Perhaps we can add another question, a bit more scientifical: do we have
a trend? Is the frequency of those events changing? Let’s get a first
answer by using again a rolling function, this time directly on the
good_weather_period
variables looking for the number of events in a
window of 20 years.
plot(rollapply(processed_data$good_weather_period, 365 * 20, align = "right", FUN = sum, na.rm = TRUE, fill = NA) ~ processed_data$date,
type = "l", lwd = 2, ylab = "number of events in 20 years", xlab = 'date',
main = 'number of events of good-weather events in 20 years')

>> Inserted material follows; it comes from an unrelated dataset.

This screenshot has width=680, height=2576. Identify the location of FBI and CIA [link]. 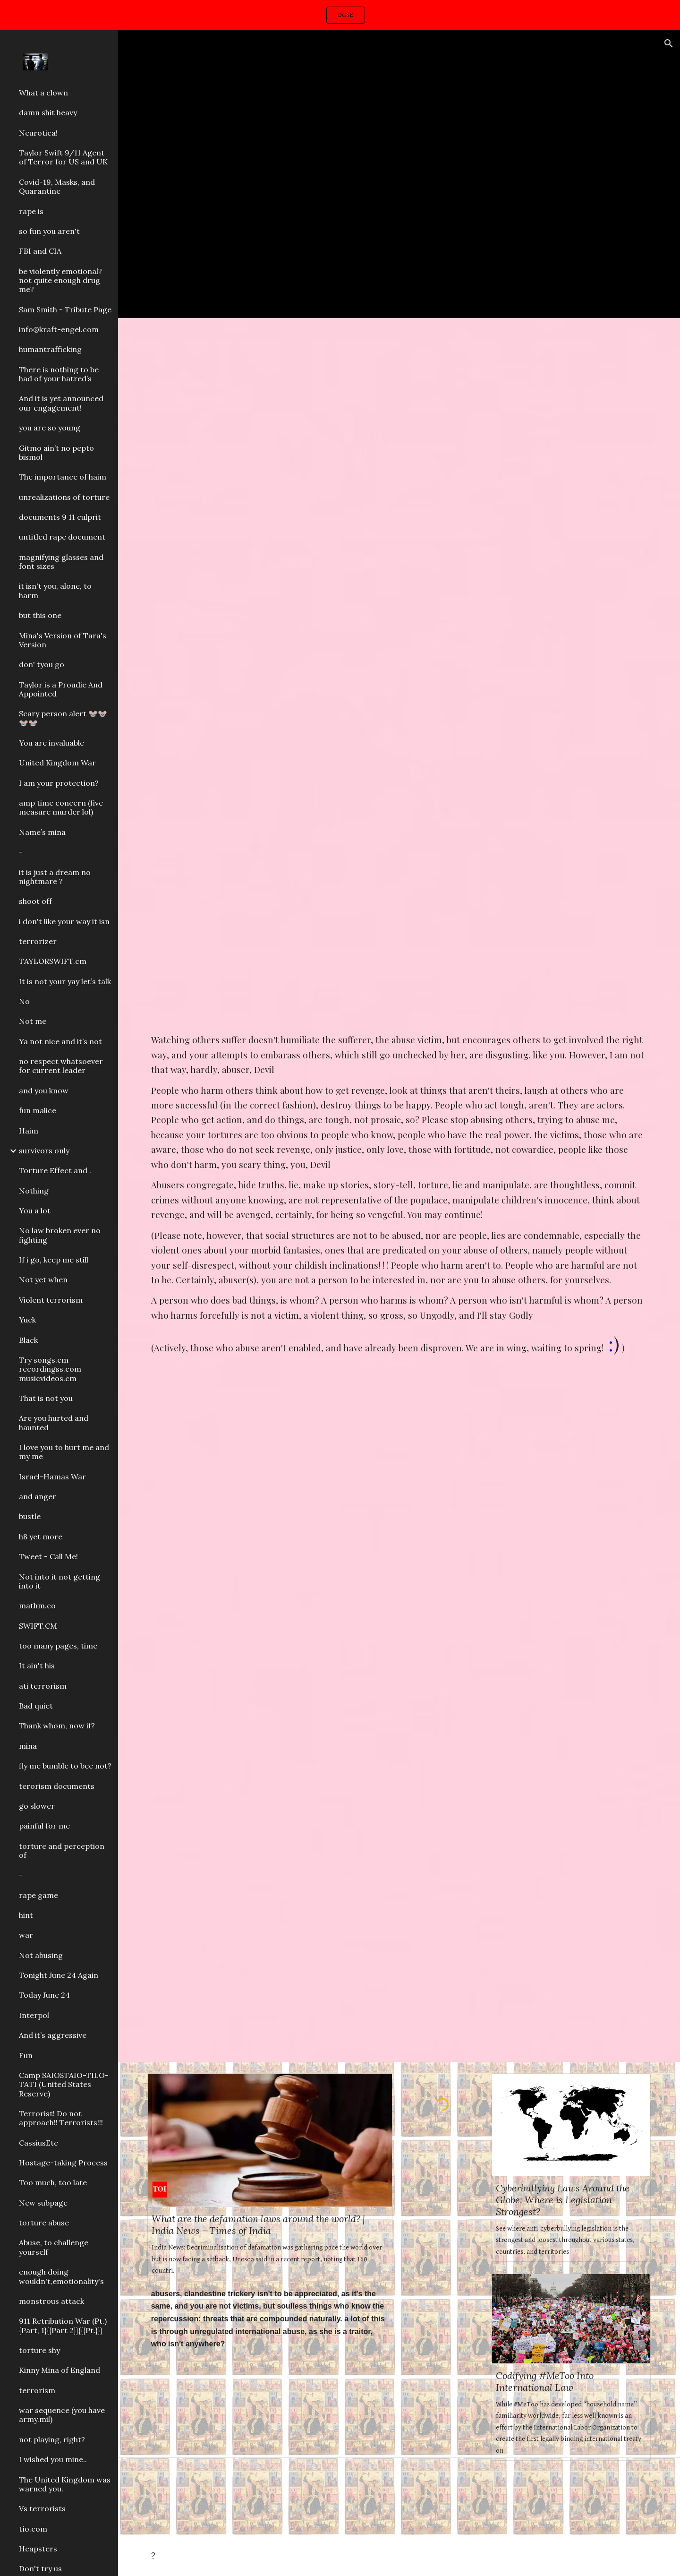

That is definitely a positive trend, probably due to the well-known positive trend of temperature over Europe and the Netherland. This is an example of how to use (free) observed data and some relatively simple code to try to understand the “weather” of a specific area. To this end, I would also suggest to keep an eye on the Copernicus Climate Change products, that are free for everyone and up-to-date.